I'm SO EXCITED to have a yard come spring time. Just the mere act of going outside on all of my breaks without shoes and feeling the grass will just be amazing. I can't wait read in the sun, garden, BBQ and watch the sun set every single night. It's going to be a little slice of heaven. 

And more recently my interest has turned back to painting and art (in a general sense). I haven't been in that space for YEARS as my photography really took over from painting. Maybe a little known fact, I went to art school and was once represented by a gallery in Montreal Quebec. Currently I'm reading about Indigenous Canadian Art after getting my Metis card back. I VERY much wish there were more local resources around this type of information. I can't find many books locally to borrow from either our Metis Office or our local Libraries. I have about $800 in these types of books in a cart and have already envisioned buying them one by one over time and donating them back to our local library once I pass. 

Austism

Another bigger change that has been happening behind the scenes is that I was diagnosed with Autism. I'm still reading a ton of research about those who have been diagnosed very late in life like myself. There isn't a ton out there because it seems as though a lot of studies are current and ongoing. 

The one positive thing that has come out of it, is that with this diagnosis I've been more comfortable with the parts of myself that find it difficult to exist within our current society. There have been things that I have been fighting against for my entire life and I've just thought "why can't you do this?", ""what is wrong with you, you need to be better", "this is easy, look at everyone else, just do it" - that now I am able to understand why these things are difficult and accept them instead. This has honestly made a very big difference in my life, and I'm able to stand up for myself in a way that I hadn't been before.

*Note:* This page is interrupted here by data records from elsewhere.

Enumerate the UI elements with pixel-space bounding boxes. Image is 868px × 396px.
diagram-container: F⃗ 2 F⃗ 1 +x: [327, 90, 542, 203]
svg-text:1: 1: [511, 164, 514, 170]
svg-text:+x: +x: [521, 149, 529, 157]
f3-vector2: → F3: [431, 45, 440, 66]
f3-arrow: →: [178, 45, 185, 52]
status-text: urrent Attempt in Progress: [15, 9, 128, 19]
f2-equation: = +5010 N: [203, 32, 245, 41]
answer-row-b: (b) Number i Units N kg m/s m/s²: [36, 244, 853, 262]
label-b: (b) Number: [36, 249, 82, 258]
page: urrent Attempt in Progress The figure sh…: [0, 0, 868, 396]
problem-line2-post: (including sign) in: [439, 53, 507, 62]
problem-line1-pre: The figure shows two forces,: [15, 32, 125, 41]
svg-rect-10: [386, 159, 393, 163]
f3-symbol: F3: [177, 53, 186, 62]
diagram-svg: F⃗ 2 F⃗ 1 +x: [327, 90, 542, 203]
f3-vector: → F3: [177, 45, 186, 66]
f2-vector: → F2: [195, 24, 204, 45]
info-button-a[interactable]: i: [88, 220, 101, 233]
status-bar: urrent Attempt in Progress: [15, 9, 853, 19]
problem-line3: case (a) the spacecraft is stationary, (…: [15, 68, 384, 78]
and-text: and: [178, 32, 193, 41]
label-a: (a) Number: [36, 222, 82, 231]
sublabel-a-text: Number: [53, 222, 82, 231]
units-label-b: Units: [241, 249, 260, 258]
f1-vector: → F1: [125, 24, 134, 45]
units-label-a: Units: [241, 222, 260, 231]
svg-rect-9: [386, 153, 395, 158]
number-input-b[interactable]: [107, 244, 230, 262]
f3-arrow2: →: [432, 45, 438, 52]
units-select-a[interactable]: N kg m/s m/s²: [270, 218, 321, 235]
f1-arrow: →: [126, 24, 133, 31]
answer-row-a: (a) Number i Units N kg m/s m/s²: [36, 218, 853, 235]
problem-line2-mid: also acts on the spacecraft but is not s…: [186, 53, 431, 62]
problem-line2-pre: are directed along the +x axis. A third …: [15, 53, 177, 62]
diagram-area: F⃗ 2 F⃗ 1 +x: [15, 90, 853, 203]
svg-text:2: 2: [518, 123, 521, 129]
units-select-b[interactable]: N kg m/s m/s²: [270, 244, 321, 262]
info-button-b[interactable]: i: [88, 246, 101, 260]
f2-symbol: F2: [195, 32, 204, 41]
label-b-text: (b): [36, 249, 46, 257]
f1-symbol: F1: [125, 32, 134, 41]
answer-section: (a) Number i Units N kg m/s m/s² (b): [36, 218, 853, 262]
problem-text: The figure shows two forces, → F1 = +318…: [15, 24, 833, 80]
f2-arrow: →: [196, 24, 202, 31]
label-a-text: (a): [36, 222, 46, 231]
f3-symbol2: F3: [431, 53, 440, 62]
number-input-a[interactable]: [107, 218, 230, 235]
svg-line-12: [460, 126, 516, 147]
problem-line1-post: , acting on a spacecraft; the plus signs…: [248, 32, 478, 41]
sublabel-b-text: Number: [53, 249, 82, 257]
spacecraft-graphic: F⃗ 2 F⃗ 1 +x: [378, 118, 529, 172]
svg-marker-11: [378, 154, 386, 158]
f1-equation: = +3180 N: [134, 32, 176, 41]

I wear my ear plugs more often, I don't push myself in social situations, I am more forgiving of myself for some of the awkward things that I do, I allow myself more rest and more compassion over all. 

That's it, in a nutshell! 

As always thank you all for being here. 

xo

Comments

William Hernandez

I'm glad to hear that you are making positive moves in your life. Thank you for the update !

Anonymous

What an amazing artistic journey I’ve been fortunate to witness here. Thank you for sharing your work and a significant piece of yourself. Your art will live on and if you decide to come back to it, I’m excited to see the results — be it photography, painting or other!